Provided information section start
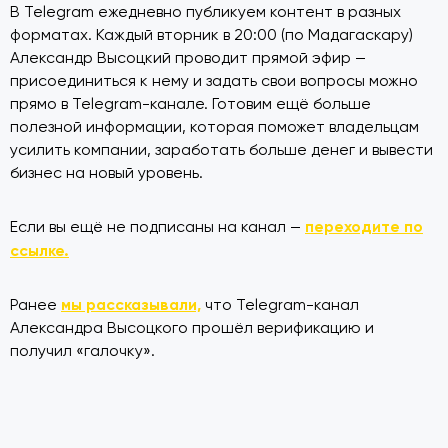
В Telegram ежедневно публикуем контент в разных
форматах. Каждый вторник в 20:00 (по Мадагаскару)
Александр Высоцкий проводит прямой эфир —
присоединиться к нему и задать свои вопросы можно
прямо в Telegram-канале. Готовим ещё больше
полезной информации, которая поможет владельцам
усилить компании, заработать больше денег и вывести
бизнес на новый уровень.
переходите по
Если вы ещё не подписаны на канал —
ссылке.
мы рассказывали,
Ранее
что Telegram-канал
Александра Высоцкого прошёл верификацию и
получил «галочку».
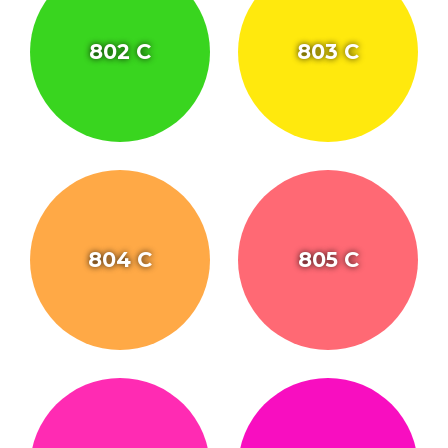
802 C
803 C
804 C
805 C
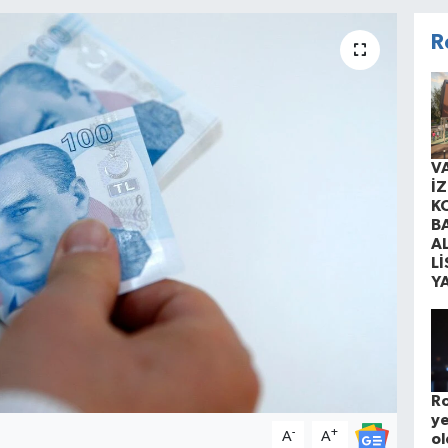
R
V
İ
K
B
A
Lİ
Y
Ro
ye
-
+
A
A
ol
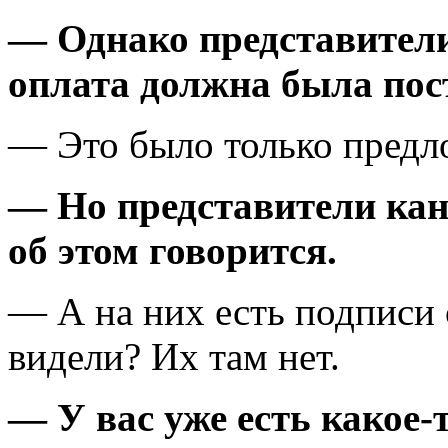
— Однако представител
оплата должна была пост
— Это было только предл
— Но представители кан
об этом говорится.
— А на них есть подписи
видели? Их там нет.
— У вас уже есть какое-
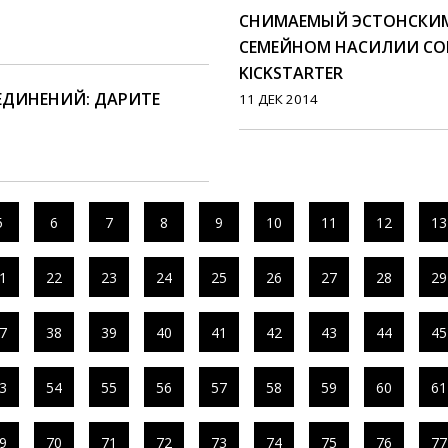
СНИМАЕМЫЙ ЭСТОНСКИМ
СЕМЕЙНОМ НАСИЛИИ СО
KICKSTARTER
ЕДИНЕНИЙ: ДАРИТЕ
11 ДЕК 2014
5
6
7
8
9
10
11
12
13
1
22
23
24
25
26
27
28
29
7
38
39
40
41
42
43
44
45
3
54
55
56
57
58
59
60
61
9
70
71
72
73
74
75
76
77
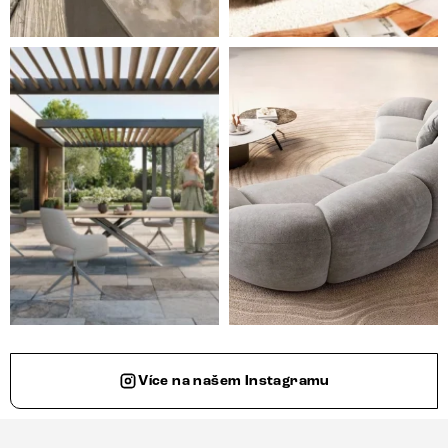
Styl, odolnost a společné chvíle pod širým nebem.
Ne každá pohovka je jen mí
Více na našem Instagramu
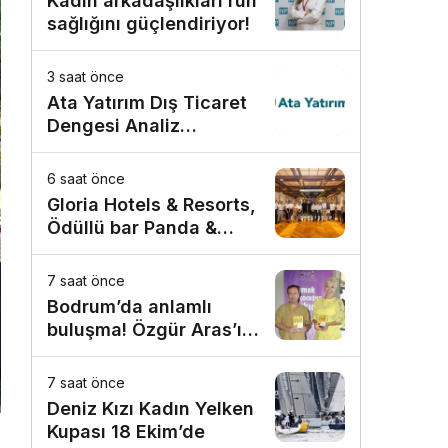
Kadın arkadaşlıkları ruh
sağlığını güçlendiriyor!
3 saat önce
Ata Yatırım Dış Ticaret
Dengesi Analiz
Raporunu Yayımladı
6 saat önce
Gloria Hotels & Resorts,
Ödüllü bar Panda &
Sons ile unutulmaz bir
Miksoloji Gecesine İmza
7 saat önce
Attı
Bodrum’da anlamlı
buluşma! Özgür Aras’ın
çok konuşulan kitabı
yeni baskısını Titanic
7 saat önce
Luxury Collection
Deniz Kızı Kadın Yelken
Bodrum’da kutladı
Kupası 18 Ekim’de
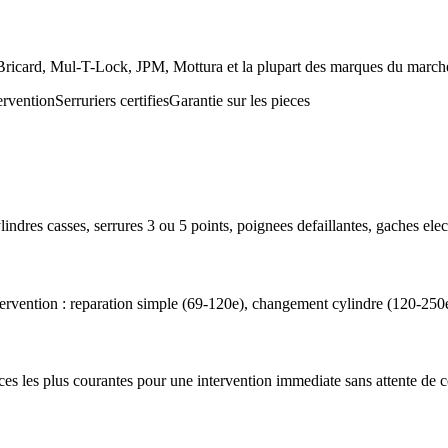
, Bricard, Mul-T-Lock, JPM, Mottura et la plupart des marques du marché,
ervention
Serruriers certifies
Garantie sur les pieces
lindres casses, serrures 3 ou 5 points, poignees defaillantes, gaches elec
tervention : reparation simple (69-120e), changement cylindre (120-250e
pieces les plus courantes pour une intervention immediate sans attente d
Provided information section end
Provided information section start
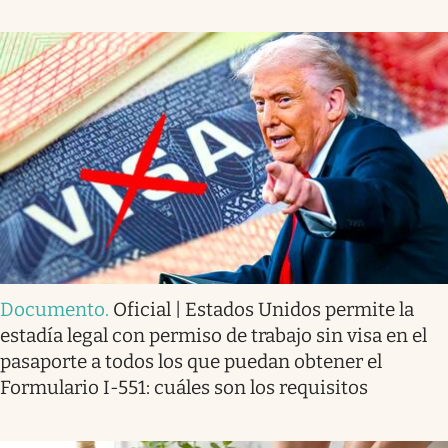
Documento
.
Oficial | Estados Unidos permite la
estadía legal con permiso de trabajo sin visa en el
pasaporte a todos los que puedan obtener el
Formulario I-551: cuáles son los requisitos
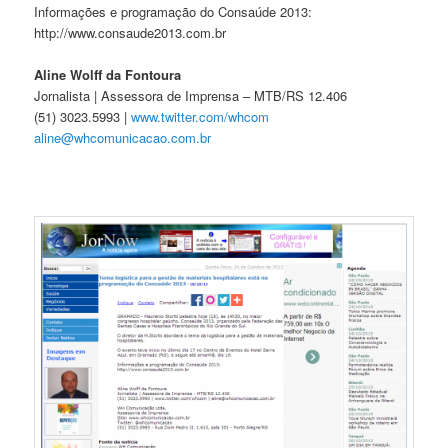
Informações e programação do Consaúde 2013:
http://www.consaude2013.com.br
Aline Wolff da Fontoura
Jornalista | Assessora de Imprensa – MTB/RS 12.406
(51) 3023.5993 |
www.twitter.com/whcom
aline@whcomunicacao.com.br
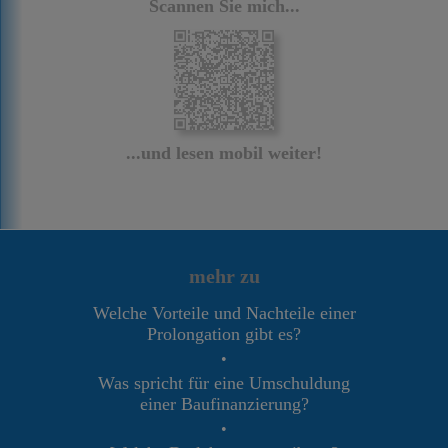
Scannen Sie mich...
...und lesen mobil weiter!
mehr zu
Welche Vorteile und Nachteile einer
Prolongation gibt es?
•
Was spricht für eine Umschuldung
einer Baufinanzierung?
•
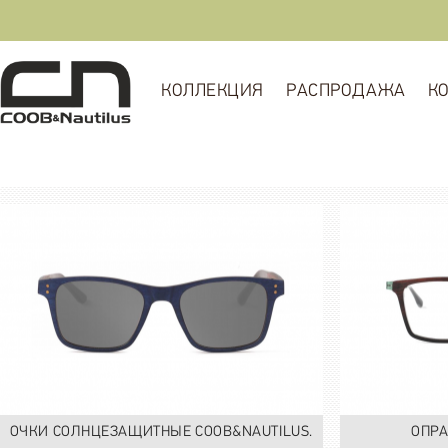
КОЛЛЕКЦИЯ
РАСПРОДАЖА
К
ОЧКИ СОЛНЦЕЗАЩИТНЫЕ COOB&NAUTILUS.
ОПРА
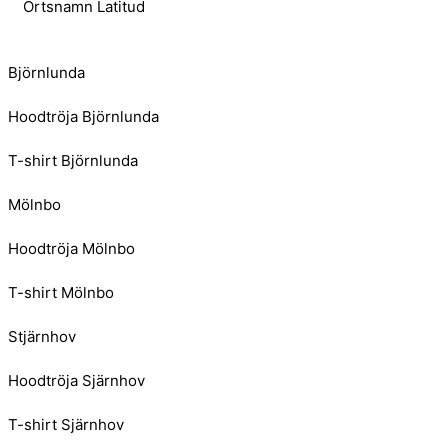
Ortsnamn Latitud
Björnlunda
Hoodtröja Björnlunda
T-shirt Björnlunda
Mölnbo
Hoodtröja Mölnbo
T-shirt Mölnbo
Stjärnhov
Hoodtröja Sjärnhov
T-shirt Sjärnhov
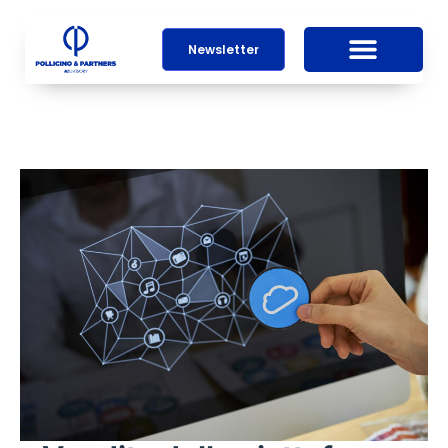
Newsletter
Provided information section end
Provided information section start
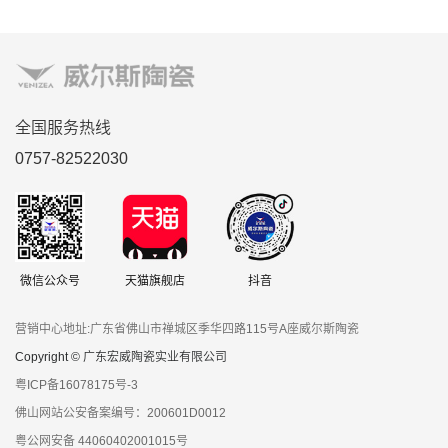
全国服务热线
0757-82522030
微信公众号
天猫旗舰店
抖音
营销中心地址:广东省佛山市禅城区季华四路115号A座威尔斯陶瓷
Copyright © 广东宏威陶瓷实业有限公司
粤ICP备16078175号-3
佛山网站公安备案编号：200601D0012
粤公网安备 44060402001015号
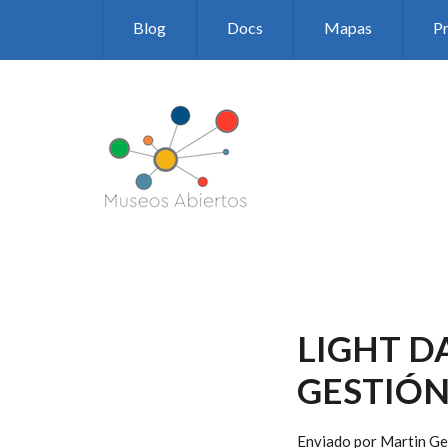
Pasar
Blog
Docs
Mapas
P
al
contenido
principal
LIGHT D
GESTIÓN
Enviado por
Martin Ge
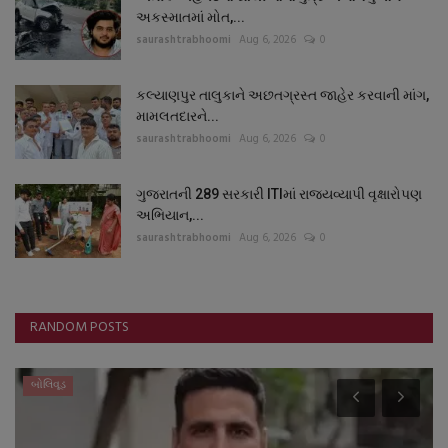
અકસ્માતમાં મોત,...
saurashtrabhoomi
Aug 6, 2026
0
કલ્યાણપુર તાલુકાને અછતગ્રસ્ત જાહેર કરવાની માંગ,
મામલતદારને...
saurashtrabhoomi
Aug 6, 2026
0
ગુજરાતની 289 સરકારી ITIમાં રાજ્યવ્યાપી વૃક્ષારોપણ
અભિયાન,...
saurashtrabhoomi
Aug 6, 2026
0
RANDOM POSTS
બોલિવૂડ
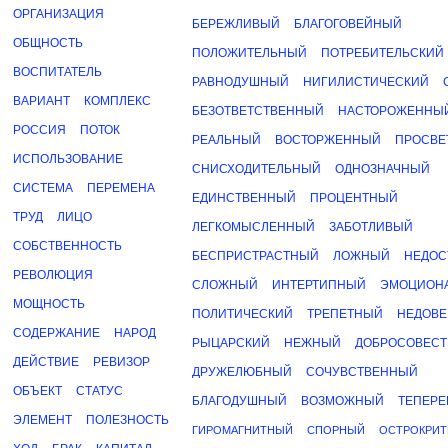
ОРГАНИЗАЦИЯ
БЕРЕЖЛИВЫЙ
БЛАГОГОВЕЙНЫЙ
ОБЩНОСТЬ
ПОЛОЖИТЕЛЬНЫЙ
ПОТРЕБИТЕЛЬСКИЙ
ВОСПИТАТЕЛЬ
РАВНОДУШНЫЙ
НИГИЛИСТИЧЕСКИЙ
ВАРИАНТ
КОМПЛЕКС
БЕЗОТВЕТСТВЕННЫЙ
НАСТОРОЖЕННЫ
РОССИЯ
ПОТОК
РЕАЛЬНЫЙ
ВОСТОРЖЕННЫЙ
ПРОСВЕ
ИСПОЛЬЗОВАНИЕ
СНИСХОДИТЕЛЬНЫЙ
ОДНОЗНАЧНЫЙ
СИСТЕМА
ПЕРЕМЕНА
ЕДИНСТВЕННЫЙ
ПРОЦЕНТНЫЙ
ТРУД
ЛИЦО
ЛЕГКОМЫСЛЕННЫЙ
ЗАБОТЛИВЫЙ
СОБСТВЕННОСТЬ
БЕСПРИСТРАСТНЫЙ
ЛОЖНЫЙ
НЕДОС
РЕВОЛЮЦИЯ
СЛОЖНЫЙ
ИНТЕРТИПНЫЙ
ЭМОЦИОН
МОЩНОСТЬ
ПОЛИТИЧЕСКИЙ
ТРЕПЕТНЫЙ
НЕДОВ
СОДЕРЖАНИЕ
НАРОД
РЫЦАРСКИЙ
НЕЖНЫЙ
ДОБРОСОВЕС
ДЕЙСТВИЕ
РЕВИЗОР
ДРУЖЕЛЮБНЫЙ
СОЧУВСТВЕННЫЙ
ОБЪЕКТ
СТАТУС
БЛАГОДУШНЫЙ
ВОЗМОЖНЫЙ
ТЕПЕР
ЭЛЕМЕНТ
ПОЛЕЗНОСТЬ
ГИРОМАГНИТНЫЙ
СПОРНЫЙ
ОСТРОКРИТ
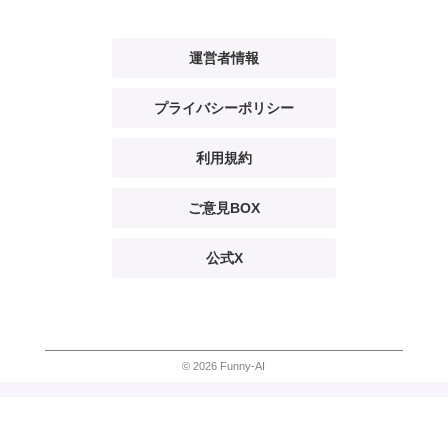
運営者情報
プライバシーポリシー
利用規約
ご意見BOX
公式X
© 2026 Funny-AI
Provided information section end
> [Activity] Where a line of the entries above holds the word "Telegram", return that line.

> [Response to this task]
В Telegram ежедневно публикуем контент в разных
прямо в Telegram-канале. Готовим ещё больше
что Telegram-канал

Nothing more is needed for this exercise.